HSAN1E & DMNT1-Complex Disorders


Hereditary Sensory and Autonomic Neuropathy, Type 1E (HSAN1E) is an extremely rare hereditary neurological degenerative disease, caused by a mutation of the DNMT1 gene.

Affected individuals will experience a progressive inability to hear, walk, speak, or to comprehend simple tasks or conversations. Eventually the individual’s body will completely shut down, causing death in their late 40’s to early 50’s.

HSAN1E is characterized by an impaired function of the sensory nervous system which presents itself in a triad of symptoms: hearing loss, behavioral changes, and peripheral neuropathy.
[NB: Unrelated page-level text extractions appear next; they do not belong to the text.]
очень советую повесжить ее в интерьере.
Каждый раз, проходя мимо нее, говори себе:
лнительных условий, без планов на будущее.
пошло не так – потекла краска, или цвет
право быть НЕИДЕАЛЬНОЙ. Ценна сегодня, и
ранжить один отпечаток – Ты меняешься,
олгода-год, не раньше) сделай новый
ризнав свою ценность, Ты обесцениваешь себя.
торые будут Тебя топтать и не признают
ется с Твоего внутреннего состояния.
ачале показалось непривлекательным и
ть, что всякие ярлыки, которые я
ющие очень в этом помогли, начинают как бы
Affected individuals will experience early onset progressive hearing loss. This hearing loss is marked by severe decreases in the ability to hear until eventually the individual will become totally deaf. Individuals may benefit from the use of hearing aids and devices, but due to the progressive nature of the hearing loss, these devices will become ineffective.

Behavioral changes (dementia) is marked by a decrease in cognitive abilities. Individuals may gradually experience the inability to multitask, or complete simple tasks. The individual may become confused or frustrated, causing them to withdraw. Other individuals may become angry or experience rage at not being able to understand or comprehend. Individuals may be unable to keep or find a job. As the disease progresses some individual may suffer from hallucinations, and erratic or obsessive behaviors.

Peripheral neuropathy is a numbness (loss of feeling) or tingling in the hands or feet. Individuals may experience a twitching in the arms, legs, hands or feet. Peripheral neuropathy is best determined by a nerve conductivity test, which must be performed by a physician.

nervous system

DNMT1 complex disorders such as ADCA-DN (autosomal dominant cerebellar ataxia, deafness, and narcolepsy), is marked not only by the triad of symptoms but also by narcolepsy-cataplexy, which is the sudden loss of muscle tone, that can be triggered by strong emotion.

While all affected individuals will experience the triad of symptoms, some may also suffer from other symptoms such as Myoclonus or the involuntary muscle spasms or contractions of muscles, optic atrophy, which is deterioration of the optic nerve, seizures, and Cerebellar Ataxia which marked by an unsteady or wobbly gait.

This list is not an all inclusive list of symptoms but some of the more reported symptoms to date.

Other names for Hereditary Sensory and Autonomic Neuropathy, Type 1E:

  • HSAN1E
  • DNMT1 complex disorder
  • Hereditary sensory autonomic neuropathy with dementia and hearing loss
  • Neuropathy, hereditary sensory, with hearing loss and dementia
  • Hereditary sensory neuropathy type IE
  • DNMT1-Related Dementia, Deafness

A diagnosis of a DNMT1-complex disorder is achieved through genetic testing. If you or someone you love is suffering from the above symptoms contact a neurologist or geneticist.